Superfund Cleanup Cost Could Be Cut $39 Billion

KNOXVILLE, Tenn. — The nation could save $39 billion in clean-up costs at Superfund sites and still protect human health and the environment, University of Tennessee researchers say in a book released Monday.

Dr. Milton Russell and Kimberly Davis, the co-authors, say it will take $115 billion to clean up non-federal Superfund sites under current strategies.

Russell, director of the Joint Institute for Energy and Environment and UT-Knoxville economics professor, said a third of the cost could be cut by containing contamination away from people, rather than removing it to restore an area to an unpolluted state.

“To get these savings would take a change in the prevailing policy which emphasizes digging up contamination and finding some way to destroy it,” Russell said.

“Research demonstrates that in most cases there are options that would make sure the contamination is contained or is otherwise no way a threat to human health or the environment.

“These options would cost a lot less money and could be implemented faster and more efficiently.”
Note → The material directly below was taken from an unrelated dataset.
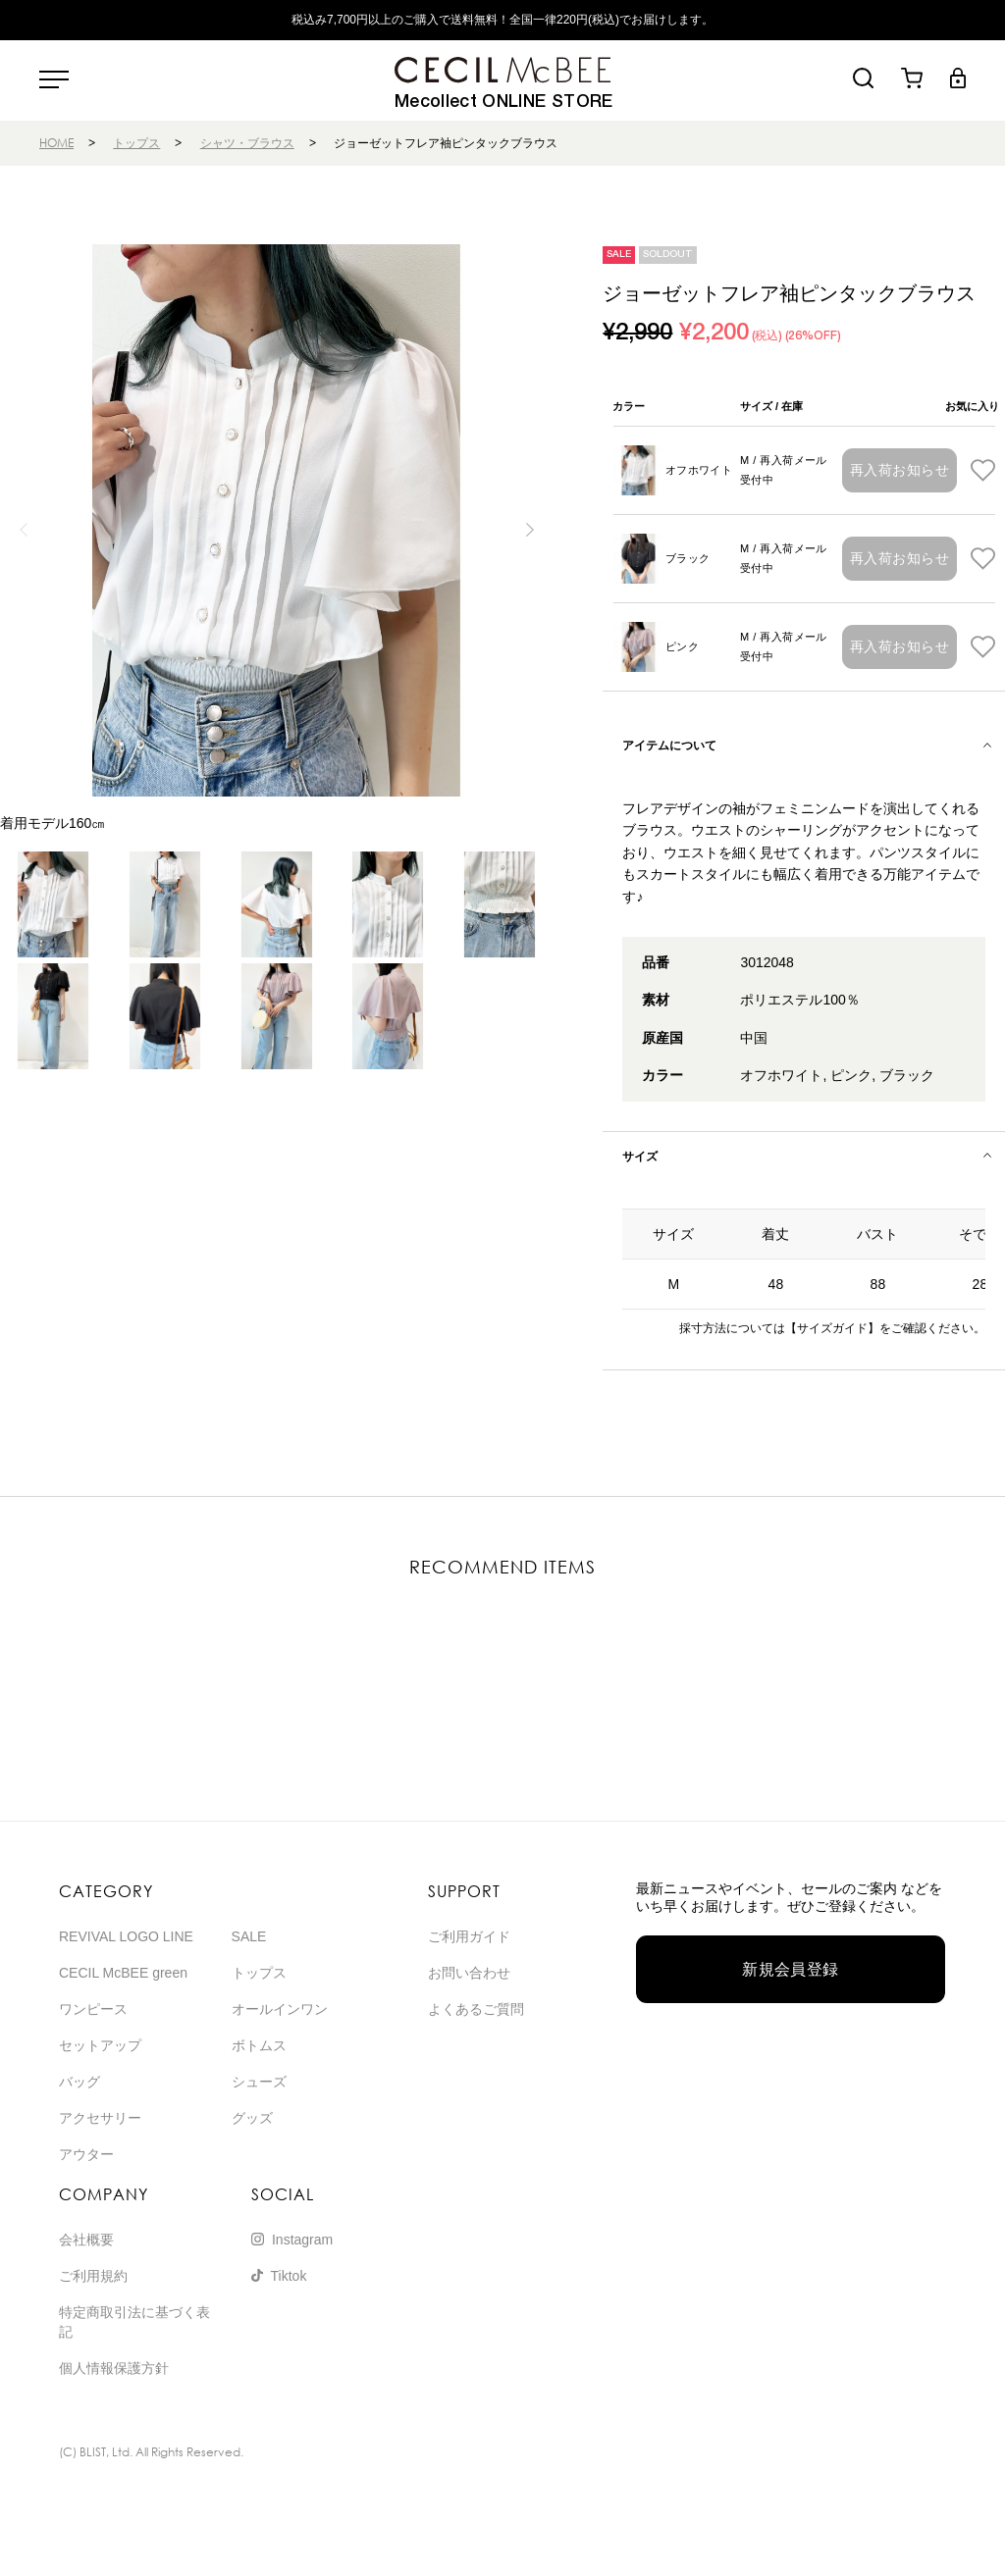  Describe the element at coordinates (136, 142) in the screenshot. I see `トップス` at that location.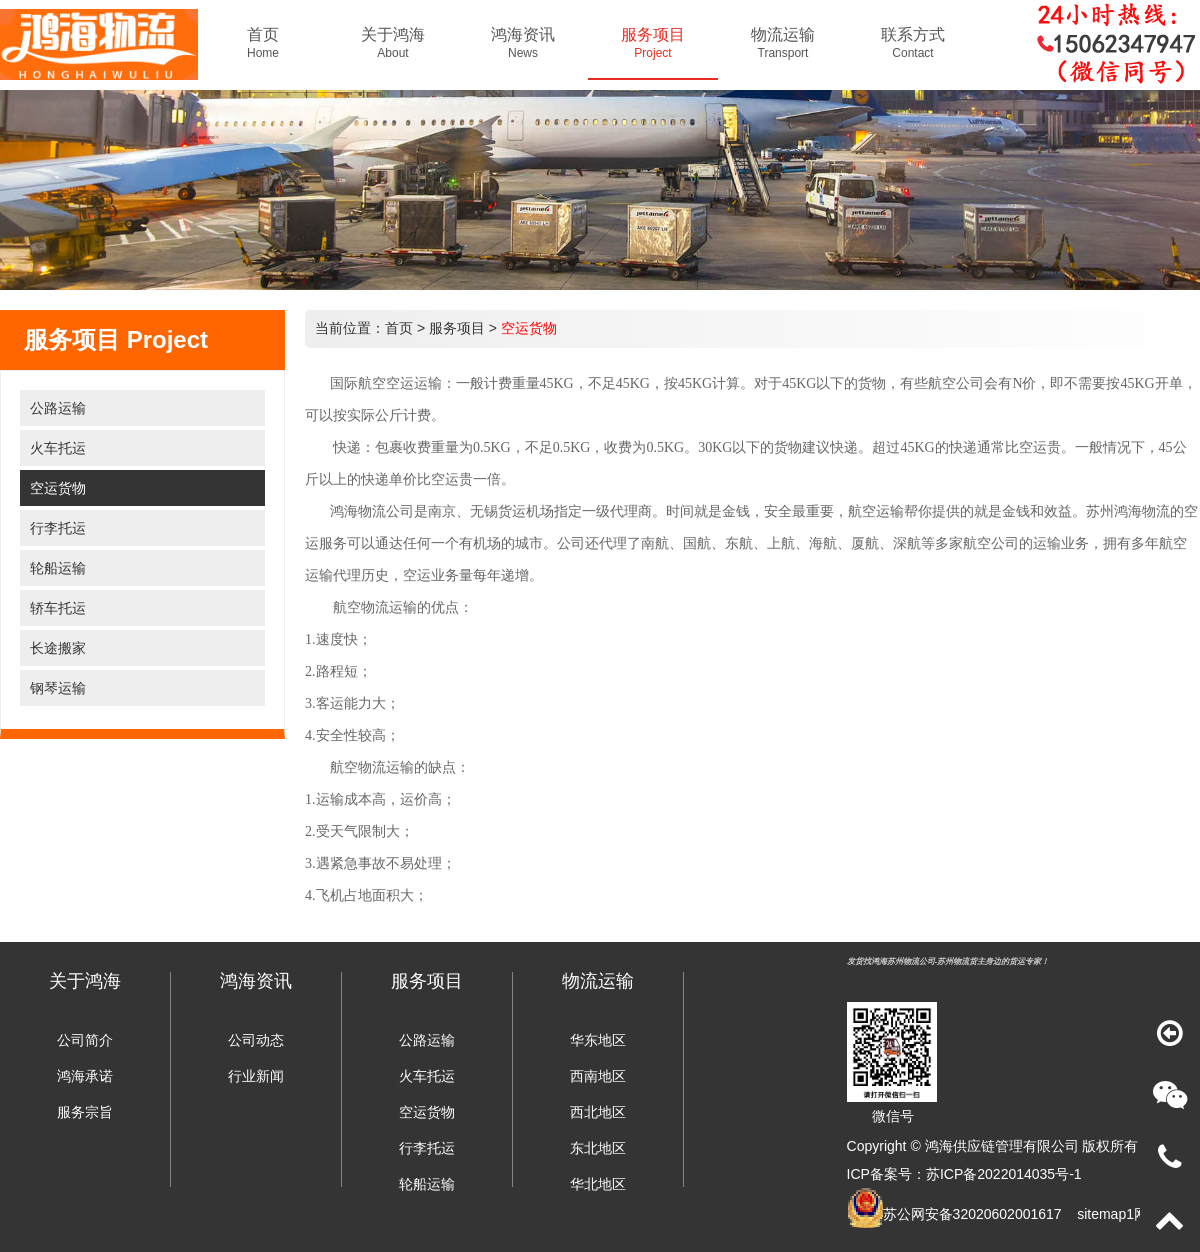 This screenshot has height=1252, width=1200. I want to click on 公路运输, so click(58, 408).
The Russell-Davis book is based on a study of more than 700 decision documents issued by the Environmental Protection Agency from 1987 to 1994.

Davis, an engineer and research associate at UT’s Waste Management Research and Education Institute, said preliminary data from the study has been vital to U.S. Senate and House committee debates on the future of the Superfund program.

The book’s conclusions will be important to debates scheduled to continue this week, she said.

JIEE is a research consortium of Oak Ridge National Laboratory, Tennessee Valley Authority and UT.

The study was funded by a consortium of companies and industry groups led by Lloyd’s of London, JIEE and UT.